## EXERCISE DIRECTIONS
The lines to copy from the data below are those that hold the string "お仕事NO".

Page-level text extractions
+--

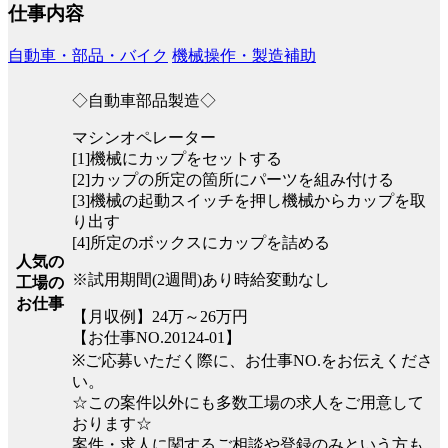
仕事内容
自動車・部品・バイク
機械操作・製造補助
◇自動車部品製造◇
マシンオペレーター
[1]機械にカップをセットする
[2]カップの所定の箇所にパーツを組み付ける
[3]機械の起動スイッチを押し機械からカップを取
り出す
[4]所定のボックスにカップを詰める
人気の
※試用期間(2週間)あり時給変動なし
工場の
お仕事
【月収例】24万～26万円
【お仕事NO.20124-01】
※ご応募いただく際に、お仕事NO.をお伝えくださ
い。
☆この案件以外にも多数工場の求人をご用意して
おります☆
案件・求人に関するご相談や登録のみという方も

+--

## EXERCISE SOLUTION
【お仕事NO.20124-01】
※ご応募いただく際に、お仕事NO.をお伝えくださ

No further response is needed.